Sister Golden Hair Surprise.
Marycake CAN flat out write. Her eloquent description of parenting being a steady mix of joy and sadness perfectly described my experience of co-parenting two daughters a decade older than hers.
This excerpt of hers surfaces a dilemma a lot of my friends, especially female ones who parented full-time, have struggled with as their children have reached adulthood and moved out.
“Watching my daughter grow into young womanhood so focused, imaginative and bold, has made me wonder how my life would have been different if I had taken, Dare Greatly, as my motto, or Live Out Loud? Or just Be a Great Girl? But you know, it feels late to change.
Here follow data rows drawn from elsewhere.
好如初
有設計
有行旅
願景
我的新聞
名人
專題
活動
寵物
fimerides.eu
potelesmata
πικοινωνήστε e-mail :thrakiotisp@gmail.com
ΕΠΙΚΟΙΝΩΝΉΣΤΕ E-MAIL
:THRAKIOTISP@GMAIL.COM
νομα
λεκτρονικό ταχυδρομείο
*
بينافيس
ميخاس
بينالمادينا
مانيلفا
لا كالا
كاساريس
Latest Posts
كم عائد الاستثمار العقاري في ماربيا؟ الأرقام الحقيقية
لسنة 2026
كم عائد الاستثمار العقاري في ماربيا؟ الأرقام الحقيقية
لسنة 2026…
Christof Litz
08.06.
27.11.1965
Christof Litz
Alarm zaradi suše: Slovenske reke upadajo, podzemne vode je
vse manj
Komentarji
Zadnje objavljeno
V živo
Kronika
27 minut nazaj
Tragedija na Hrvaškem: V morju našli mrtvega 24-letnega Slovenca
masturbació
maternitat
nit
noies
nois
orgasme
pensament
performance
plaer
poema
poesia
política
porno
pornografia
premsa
I am so caught up in observing the unfolding wonder of my daughters’ lives, (and in driving them all over creation) that it’s exhausting to imagine doing much with mine except laundry, or making vague threats about dressing down the boys who come around.”
No one teaches parents who parent full-time for long stretches of time how to balance their selfless care for their children with their own personal growth. In particular, with the best of intentions, parents privileged to stay home with their children sometimes loose themselves in their parenting resulting in a parent-child interdependence that complicates the tough enough already transition to young adulthood.
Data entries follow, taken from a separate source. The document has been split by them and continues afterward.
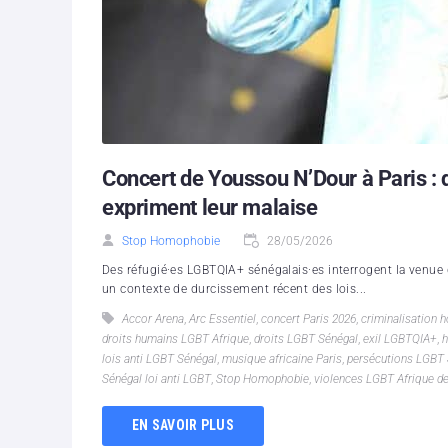
Concert de Youssou N’Dour à Paris :
expriment leur malaise
Stop Homophobie
28/05/2026
Des réfugié·es LGBTQIA+ sénégalais·es interrogent la venue 
un contexte de durcissement récent des lois...
Accor Arena
,
Arc Essentiel
,
concert Paris 2026
,
criminalisation 
droits humains LGBT Afrique
,
droits LGBT Sénégal
,
exil LGBTQIA+
,
h
lois anti LGBT Sénégal
,
musique africaine Paris
,
persécutions LGBT 
Sénégal loi anti LGBT
,
Stop Homophobie
,
violences LGBT Afrique de
EN SAVOIR PLUS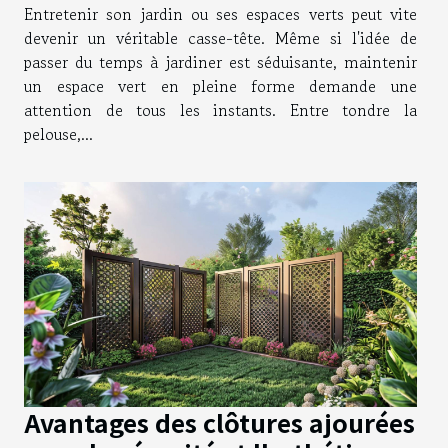
Entretenir son jardin ou ses espaces verts peut vite
devenir un véritable casse-tête. Même si l'idée de
passer du temps à jardiner est séduisante, maintenir
un espace vert en pleine forme demande une
attention de tous les instants. Entre tondre la
pelouse,...
Avantages des clôtures ajourées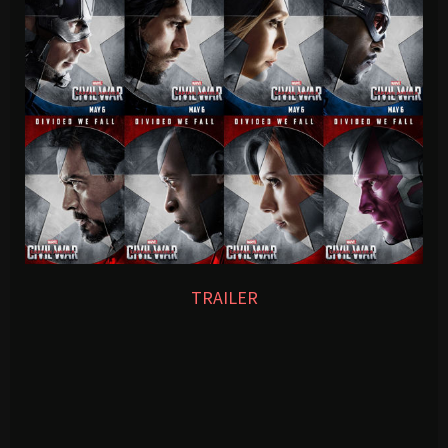
TRAILER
Sometimes so much that when their young adult children move out the parents miss their children more than the children miss them.
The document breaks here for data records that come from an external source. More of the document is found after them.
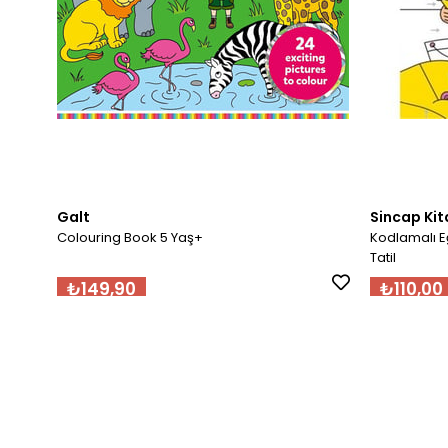
Galt
Sincap Kit
Colouring Book 5 Yaş+
Kodlamalı Eğ
Tatil
₺149,90
₺110,00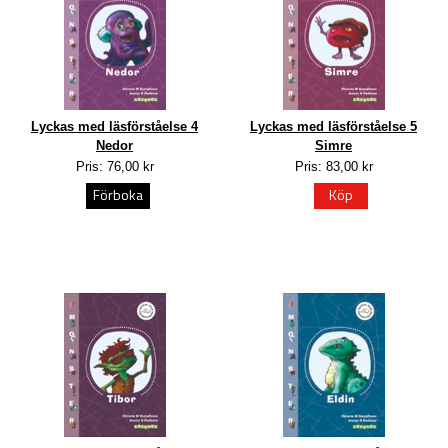
Lyckas med läsförståelse 4
Lyckas med läsförståelse 5
Nedor
Simre
Pris: 76,00 kr
Pris: 83,00 kr
Förboka
Köp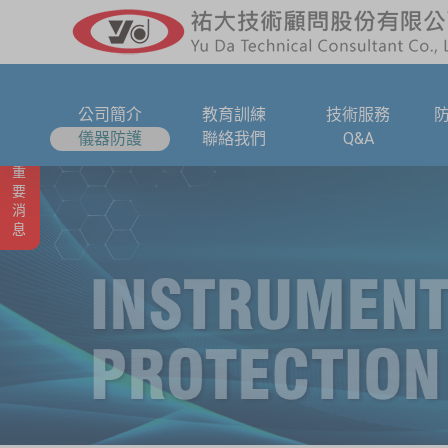
公司簡介
教育訓練
技術服務
儀器防護
聯絡我們
Q&A
重要消息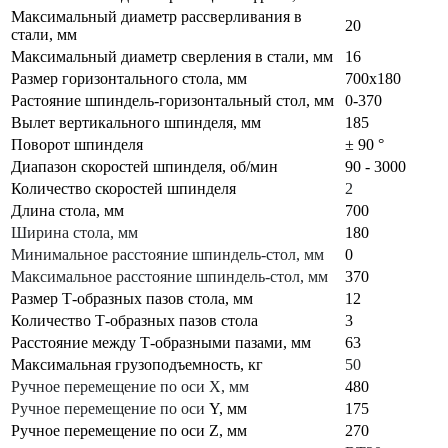
Максимальный диаметр рассверливания в
20
стали, мм
Максимальный диаметр сверления в стали, мм
16
Размер горизонтального стола, мм
700х180
Растояние шпиндель-горизонтальный стол, мм
0-370
Вылет вертикального шпинделя, мм
185
Поворот шпинделя
± 90 °
Диапазон скоростей шпинделя, об/мин
90 - 3000
Количество скоростей шпинделя
2
Длина стола, мм
700
Ширина стола, мм
180
Минимальное расстояние шпиндель-стол, мм
0
Максимальное расстояние шпиндель-стол, мм
370
Размер Т-образных пазов стола, мм
12
Количество Т-образных пазов стола
3
Расстояние между Т-образными пазами, мм
63
Максимальная грузоподъемность, кг
50
Ручное перемещение по оси X, мм
480
Ручное перемещение по оси
Y, мм
175
Ручное перемещение по оси Z, мм
270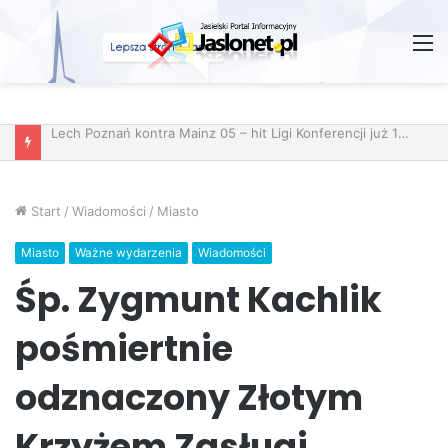
M
Start
/
Wiadomości
/
Miasto
Miasto
Ważne wydarzenia
Wiadomości
Śp. Zygmunt Kachlik
pośmiertnie
odznaczony Złotym
Krzyżem Zasługi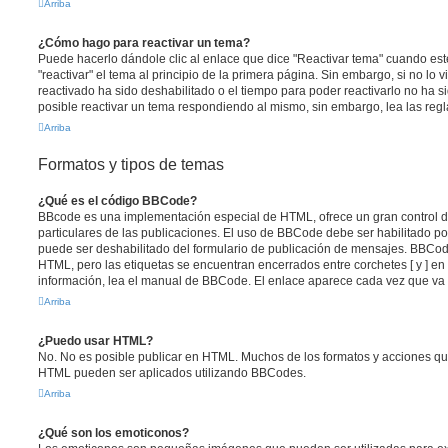
Arriba
¿Cómo hago para reactivar un tema?
Puede hacerlo dándole clic al enlace que dice "Reactivar tema" cuando es
"reactivar" el tema al principio de la primera página. Sin embargo, si no lo 
reactivado ha sido deshabilitado o el tiempo para poder reactivarlo no ha 
posible reactivar un tema respondiendo al mismo, sin embargo, lea las regla
Arriba
Formatos y tipos de temas
¿Qué es el código BBCode?
BBcode es una implementación especial de HTML, ofrece un gran control de
particulares de las publicaciones. El uso de BBCode debe ser habilitado po
puede ser deshabilitado del formulario de publicación de mensajes. BBCode
HTML, pero las etiquetas se encuentran encerrados entre corchetes [ y ] en
información, lea el manual de BBCode. El enlace aparece cada vez que va 
Arriba
¿Puedo usar HTML?
No. No es posible publicar en HTML. Muchos de los formatos y acciones qu
HTML pueden ser aplicados utilizando BBCodes.
Arriba
¿Qué son los emoticonos?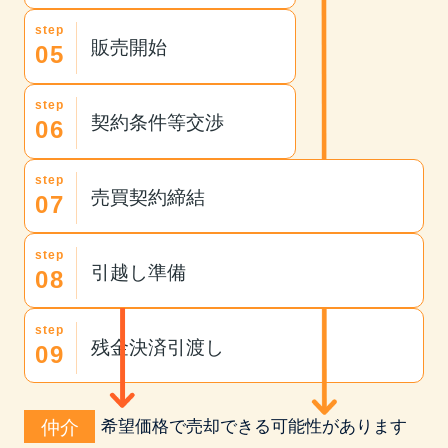
step
販売開始
05
step
契約条件等交渉
06
step
売買契約締結
07
step
引越し準備
08
step
残金決済引渡し
09
希望価格で売却できる可能性があります
仲介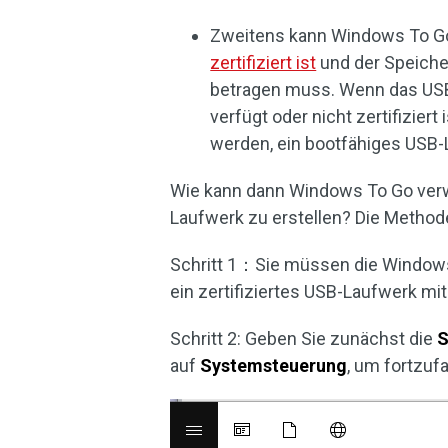
Zweitens kann Windows To G
zertifiziert ist
und der Speiche
betragen muss. Wenn das USB
verfügt oder nicht zertifizier
werden, ein bootfähiges USB-
Wie kann dann Windows To Go ver
Laufwerk zu erstellen? Die Methode
Schritt 1：Sie müssen die Windows
ein zertifiziertes USB-Laufwerk mi
Schritt 2: Geben Sie zunächst die
S
auf
Systemsteuerung
, um fortzuf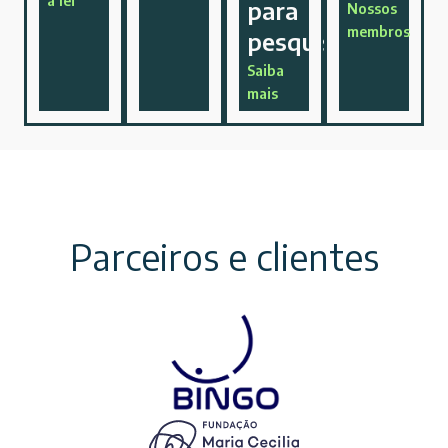
para
Nossos
membros
pesquisa.
Saiba
mais
Parceiros e clientes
The challenge is how do full-time parents maintain some semblance of autonomy when so enmeshed in their childrens’ lives for a decade or two? Parenting is so time and energy consuming, how do full-time parents in particular maintain outside interests, meaningful relationships with other adults, and a some sense of purpose that extends beyond their child or children?
I wonder, for those of us who are either approaching 50 or older, is the answer not to parent so intensely?
I think so.
“I just gave her room to grow,” Marycake says a few times.
Like every parent, Marycake is nostalgic for her family’s past. Despite that, she seems to be avoiding the psychological and spiritual downsides that tend to accompany long-term, extreme child-centeredness.